What the task asks => With the pictures left out, write every entry down exactly.

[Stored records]
________________________

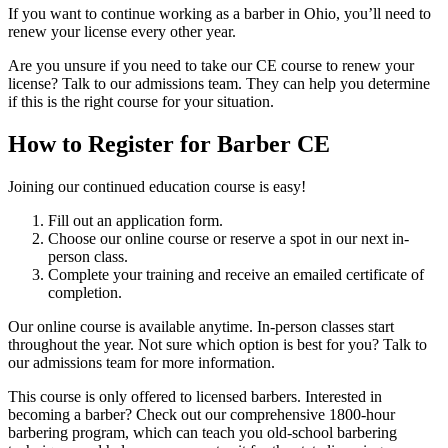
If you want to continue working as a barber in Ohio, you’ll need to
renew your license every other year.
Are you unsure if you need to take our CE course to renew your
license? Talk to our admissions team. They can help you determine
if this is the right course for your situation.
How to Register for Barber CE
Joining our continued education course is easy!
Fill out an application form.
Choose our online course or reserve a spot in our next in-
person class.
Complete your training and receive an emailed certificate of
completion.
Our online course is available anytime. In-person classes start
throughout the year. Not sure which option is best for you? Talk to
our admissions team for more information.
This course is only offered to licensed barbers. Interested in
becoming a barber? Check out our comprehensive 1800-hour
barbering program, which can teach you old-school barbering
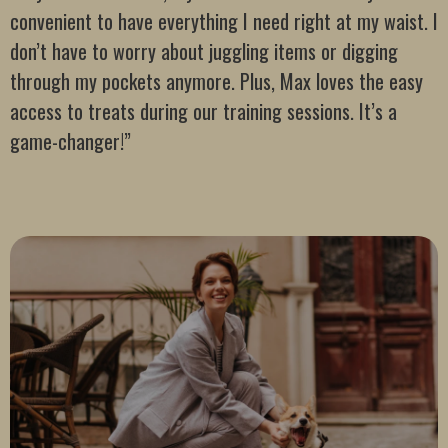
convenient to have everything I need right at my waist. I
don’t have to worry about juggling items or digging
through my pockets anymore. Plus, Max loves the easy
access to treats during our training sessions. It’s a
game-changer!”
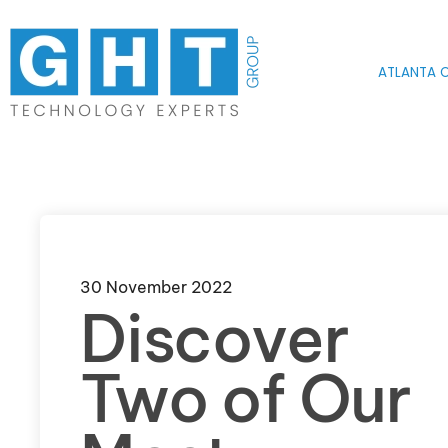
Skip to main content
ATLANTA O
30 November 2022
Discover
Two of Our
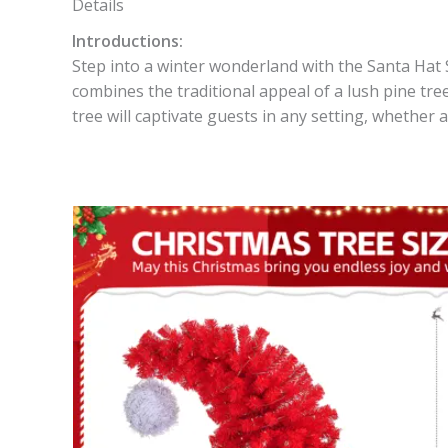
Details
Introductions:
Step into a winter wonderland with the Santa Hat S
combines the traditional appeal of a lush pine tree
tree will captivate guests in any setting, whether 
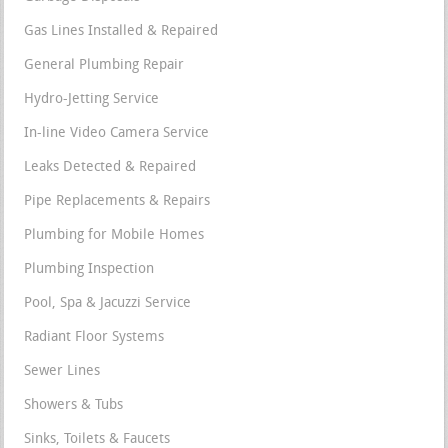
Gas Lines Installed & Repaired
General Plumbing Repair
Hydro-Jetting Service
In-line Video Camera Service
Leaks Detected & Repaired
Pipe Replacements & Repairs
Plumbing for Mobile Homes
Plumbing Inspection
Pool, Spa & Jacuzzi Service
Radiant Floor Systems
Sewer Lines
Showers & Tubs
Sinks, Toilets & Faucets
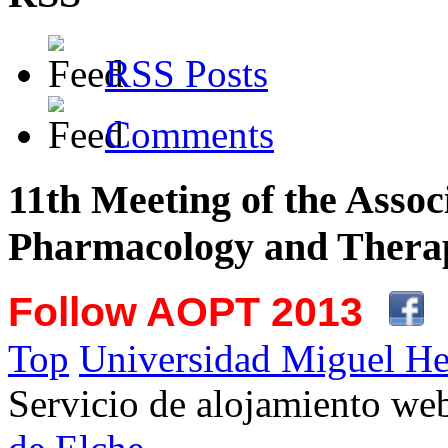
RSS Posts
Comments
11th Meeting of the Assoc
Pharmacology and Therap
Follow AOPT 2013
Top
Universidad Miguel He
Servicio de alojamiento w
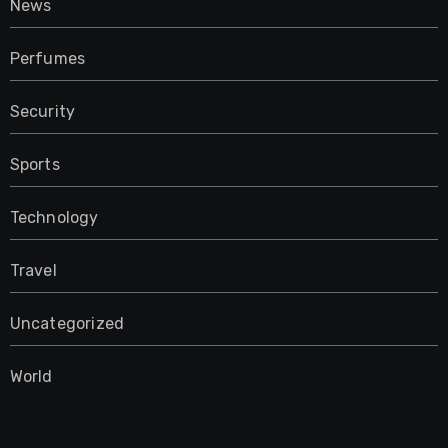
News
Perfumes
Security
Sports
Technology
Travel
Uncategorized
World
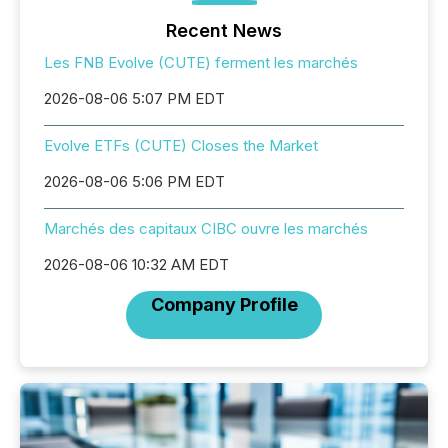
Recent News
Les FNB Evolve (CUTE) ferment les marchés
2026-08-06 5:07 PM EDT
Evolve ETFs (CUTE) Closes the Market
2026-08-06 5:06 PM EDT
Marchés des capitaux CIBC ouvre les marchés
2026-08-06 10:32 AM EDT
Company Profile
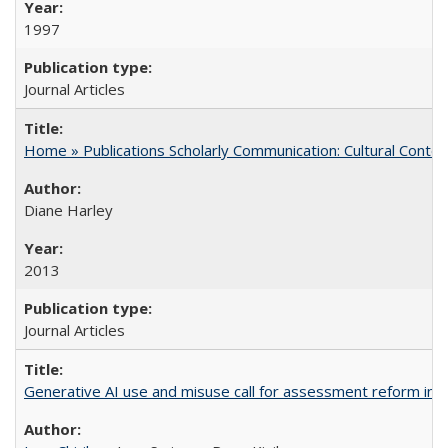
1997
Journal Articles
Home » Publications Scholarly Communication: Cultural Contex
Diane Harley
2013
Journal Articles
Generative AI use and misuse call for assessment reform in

________________________

Response =>
If you want to continue working as a barber in Ohio, you’ll need to
renew your license every other year.
Are you unsure if you need to take our CE course to renew your
license? Talk to our admissions team. They can help you determine
if this is the right course for your situation.
How to Register for Barber CE
Joining our continued education course is easy!
Fill out an application form.
Choose our online course or reserve a spot in our next in-
person class.
Complete your training and receive an emailed certificate of
completion.
Our online course is available anytime. In-person classes start
throughout the year. Not sure which option is best for you? Talk to
our admissions team for more information.
This course is only offered to licensed barbers. Interested in
becoming a barber? Check out our comprehensive 1800-hour
barbering program, which can teach you old-school barbering
convenient to have everything I need right at my waist. I
don’t have to worry about juggling items or digging
through my pockets anymore. Plus, Max loves the easy
access to treats during our training sessions. It’s a
game-changer!”
Skip to main content
ATLANTA O
30 November 2022
Discover
Two of Our
Details
Introductions:
Step into a winter wonderland with the Santa Hat S
combines the traditional appeal of a lush pine tree
tree will captivate guests in any setting, whether 
Gas Lines Installed & Repaired
General Plumbing Repair
Hydro-Jetting Service
In-line Video Camera Service
Leaks Detected & Repaired
Pipe Replacements & Repairs
Plumbing for Mobile Homes
Plumbing Inspection
Pool, Spa & Jacuzzi Service
Radiant Floor Systems
Sewer Lines
Showers & Tubs
Sinks, Toilets & Faucets
RSS Posts
Comments
11th Meeting of the Assoc
Pharmacology and Therap
Follow AOPT 2013
Top
Universidad Miguel He
Servicio de alojamiento w
News
Perfumes
Security
Sports
Technology
Travel
Uncategorized
World
Recent News
Les FNB Evolve (CUTE) ferment les marchés
2026-08-06 5:07 PM EDT
Evolve ETFs (CUTE) Closes the Market
2026-08-06 5:06 PM EDT
Marchés des capitaux CIBC ouvre les marchés
2026-08-06 10:32 AM EDT
Company Profile
1997
Journal Articles
Home » Publications Scholarly Communication: Cultural Contex
Diane Harley
2013
Journal Articles
Generative AI use and misuse call for assessment reform in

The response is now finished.